Starcom MediaVest Group took advantage of the spotlight of CES to unveil new technology to create branded content—articles that promote products—at scale, in a new cost-effective way. Until now, it's been time intensive to create "native" advertising, which make brand messages look like they're editorial content. But Starcom MediaVest's initiative, called "Content at Scale," lets advertisers tap into articles from publishers including Time, Martha Stewart Omnimedia and Forbes. The technology allows advertisers to browse a library of what's been published and include excerpts from articles in display ads. The publisher and advertiser then share the revenue.
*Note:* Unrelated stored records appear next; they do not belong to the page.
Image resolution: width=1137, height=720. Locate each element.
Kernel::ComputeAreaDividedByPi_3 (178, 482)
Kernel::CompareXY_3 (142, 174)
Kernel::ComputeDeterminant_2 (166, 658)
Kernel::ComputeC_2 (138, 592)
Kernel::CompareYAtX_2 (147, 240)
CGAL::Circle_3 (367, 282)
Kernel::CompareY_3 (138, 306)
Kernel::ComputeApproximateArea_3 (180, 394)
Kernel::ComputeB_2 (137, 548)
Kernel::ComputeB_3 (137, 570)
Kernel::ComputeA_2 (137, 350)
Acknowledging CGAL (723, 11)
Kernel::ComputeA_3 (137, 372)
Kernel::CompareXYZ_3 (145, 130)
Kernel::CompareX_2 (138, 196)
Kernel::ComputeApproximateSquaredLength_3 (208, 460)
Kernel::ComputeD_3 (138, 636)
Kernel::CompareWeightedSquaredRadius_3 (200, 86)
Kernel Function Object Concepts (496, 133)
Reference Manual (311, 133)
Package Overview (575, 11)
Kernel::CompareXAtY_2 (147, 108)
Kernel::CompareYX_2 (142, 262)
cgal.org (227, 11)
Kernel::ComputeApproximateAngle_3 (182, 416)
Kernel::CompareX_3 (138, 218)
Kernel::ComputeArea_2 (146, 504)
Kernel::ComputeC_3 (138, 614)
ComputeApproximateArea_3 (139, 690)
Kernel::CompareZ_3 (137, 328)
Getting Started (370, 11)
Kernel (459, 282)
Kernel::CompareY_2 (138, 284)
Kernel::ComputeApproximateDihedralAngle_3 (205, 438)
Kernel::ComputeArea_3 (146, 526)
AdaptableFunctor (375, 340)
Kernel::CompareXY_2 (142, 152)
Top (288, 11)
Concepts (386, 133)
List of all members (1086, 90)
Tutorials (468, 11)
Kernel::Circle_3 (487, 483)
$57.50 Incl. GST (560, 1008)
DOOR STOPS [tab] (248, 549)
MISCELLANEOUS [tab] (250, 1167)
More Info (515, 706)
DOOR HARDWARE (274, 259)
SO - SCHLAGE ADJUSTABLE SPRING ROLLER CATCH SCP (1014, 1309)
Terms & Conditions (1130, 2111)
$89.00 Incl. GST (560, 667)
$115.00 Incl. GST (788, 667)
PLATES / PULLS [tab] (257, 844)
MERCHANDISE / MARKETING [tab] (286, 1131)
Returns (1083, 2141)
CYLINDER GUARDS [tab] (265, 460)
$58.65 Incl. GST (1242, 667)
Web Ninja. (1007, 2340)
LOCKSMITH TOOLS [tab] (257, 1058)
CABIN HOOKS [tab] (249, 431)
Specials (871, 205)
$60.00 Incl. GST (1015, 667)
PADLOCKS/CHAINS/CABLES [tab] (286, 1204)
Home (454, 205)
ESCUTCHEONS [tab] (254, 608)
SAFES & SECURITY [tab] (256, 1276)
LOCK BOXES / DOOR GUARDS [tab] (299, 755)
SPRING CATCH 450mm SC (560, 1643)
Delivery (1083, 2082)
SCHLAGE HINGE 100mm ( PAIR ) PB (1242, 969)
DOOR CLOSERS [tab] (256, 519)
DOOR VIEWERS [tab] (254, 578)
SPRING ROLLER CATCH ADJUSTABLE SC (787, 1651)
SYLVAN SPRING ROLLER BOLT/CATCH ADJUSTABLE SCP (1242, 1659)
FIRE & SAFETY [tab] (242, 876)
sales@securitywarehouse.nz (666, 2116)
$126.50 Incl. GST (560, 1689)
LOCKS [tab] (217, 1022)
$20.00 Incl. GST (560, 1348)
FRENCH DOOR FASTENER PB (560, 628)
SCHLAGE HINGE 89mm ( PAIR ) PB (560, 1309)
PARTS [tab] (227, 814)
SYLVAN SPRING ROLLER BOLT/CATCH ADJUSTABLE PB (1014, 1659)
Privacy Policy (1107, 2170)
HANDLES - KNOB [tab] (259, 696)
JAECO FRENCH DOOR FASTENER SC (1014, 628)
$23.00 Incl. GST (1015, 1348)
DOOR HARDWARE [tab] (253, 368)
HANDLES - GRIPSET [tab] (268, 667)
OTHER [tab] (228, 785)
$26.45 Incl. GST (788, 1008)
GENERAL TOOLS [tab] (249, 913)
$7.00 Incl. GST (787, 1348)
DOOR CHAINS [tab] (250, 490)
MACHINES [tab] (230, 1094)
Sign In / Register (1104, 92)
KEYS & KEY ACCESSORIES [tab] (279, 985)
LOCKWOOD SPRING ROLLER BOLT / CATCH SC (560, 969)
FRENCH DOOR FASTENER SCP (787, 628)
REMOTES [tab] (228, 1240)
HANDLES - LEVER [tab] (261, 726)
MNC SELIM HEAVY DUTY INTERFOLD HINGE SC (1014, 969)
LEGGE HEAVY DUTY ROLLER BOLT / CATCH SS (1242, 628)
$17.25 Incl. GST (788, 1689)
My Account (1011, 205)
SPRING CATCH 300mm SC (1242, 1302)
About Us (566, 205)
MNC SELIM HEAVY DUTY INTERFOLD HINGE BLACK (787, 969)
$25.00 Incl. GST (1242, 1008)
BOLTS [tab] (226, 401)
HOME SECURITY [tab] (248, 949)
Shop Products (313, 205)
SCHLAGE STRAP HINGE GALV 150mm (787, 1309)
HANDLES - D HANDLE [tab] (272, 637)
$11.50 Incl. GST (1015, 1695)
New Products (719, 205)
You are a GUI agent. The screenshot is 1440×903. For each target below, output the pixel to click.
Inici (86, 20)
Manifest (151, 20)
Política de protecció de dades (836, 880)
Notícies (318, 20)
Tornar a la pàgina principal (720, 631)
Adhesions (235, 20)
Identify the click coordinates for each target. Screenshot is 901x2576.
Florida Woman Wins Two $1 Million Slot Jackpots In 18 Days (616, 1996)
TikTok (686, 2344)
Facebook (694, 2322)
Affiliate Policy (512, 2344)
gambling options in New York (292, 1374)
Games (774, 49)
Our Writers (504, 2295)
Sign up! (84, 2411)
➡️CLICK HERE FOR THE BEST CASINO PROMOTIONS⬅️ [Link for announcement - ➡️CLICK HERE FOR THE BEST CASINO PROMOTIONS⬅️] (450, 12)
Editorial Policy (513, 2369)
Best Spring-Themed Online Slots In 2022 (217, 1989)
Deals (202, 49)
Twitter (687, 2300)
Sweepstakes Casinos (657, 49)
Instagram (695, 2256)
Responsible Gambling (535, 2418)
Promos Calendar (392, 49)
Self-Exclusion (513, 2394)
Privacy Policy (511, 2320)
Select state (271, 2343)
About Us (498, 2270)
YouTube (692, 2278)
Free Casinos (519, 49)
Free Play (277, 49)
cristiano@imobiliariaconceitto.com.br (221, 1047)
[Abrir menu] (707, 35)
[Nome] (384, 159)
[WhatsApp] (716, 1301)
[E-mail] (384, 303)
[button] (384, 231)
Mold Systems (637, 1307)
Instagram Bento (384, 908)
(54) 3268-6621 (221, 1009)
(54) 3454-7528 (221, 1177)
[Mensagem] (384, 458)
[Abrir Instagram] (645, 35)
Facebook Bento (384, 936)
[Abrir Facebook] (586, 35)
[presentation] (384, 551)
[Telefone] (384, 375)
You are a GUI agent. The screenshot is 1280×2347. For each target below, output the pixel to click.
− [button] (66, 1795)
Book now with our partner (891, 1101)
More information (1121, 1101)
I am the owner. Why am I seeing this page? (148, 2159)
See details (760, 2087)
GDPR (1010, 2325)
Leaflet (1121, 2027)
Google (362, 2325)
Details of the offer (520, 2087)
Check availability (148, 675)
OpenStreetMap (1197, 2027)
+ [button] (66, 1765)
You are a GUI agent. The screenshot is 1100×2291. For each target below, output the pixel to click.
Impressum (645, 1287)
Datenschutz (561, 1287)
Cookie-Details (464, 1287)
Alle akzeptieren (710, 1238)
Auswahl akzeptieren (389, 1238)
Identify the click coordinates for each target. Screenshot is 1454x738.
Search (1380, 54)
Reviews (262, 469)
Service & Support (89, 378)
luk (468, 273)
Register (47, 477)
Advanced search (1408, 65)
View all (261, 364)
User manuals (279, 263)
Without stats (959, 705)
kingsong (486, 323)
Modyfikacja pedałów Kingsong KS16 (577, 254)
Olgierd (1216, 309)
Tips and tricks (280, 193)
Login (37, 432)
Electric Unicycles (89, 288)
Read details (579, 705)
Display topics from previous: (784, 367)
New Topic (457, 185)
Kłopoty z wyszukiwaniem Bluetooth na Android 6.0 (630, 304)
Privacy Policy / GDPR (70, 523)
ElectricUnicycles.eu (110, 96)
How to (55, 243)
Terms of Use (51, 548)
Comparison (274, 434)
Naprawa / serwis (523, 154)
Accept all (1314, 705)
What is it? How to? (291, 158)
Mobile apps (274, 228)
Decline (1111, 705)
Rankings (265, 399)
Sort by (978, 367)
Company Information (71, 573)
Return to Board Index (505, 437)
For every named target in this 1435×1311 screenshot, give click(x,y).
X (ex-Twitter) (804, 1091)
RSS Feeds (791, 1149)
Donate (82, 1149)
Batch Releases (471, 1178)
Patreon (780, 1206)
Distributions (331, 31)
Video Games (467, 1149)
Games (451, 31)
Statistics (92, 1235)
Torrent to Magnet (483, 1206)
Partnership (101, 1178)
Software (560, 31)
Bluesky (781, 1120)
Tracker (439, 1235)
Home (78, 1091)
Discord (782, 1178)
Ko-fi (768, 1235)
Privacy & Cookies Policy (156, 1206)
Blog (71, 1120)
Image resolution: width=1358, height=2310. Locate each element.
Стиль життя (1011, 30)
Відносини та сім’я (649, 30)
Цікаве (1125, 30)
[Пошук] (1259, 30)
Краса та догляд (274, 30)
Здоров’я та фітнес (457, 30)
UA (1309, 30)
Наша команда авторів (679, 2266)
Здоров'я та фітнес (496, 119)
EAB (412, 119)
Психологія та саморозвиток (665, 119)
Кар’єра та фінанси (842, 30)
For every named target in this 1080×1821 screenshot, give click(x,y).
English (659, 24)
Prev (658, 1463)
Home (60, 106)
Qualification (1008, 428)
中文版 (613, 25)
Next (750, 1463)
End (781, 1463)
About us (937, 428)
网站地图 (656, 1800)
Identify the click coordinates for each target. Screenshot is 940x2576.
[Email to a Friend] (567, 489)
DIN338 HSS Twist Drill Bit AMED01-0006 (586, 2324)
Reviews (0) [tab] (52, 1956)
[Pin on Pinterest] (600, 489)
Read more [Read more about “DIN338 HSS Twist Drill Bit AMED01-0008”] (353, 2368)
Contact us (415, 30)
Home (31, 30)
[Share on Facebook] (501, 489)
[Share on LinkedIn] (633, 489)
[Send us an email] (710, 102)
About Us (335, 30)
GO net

Weed is also looking for new start-ups in which Unilever's marketing venture fund could invest. The idea is to find tech-driven companies in the marketing space that will give Unilver's brands innovative ways to reach consumers. For example, Unilever invested in a mobile marketing company called Brandtone, which allows the company to deliver mobile ads not just to smartphones, but more basic feature phones around the world. Now, the consumer products company is hunting for the next technological innovation to allow it to reach consumers in a more efficient way.
So which companies will benefit from the shift toward digital? Desmond says she sees Yahoo, Google, and Twitter, plus Samsung, benefiting from the ongoing shift to mobile devices. Weed wouldn't pick favorites but says he's meeting with all the major players, from Microsoft and Samsung, to Twitter and Facebook.
With seemingly endless meetings and parties, the executives are touring the show floor. It all comes down to the rush for all these brands and executives to get "to the future first," as Weed put it.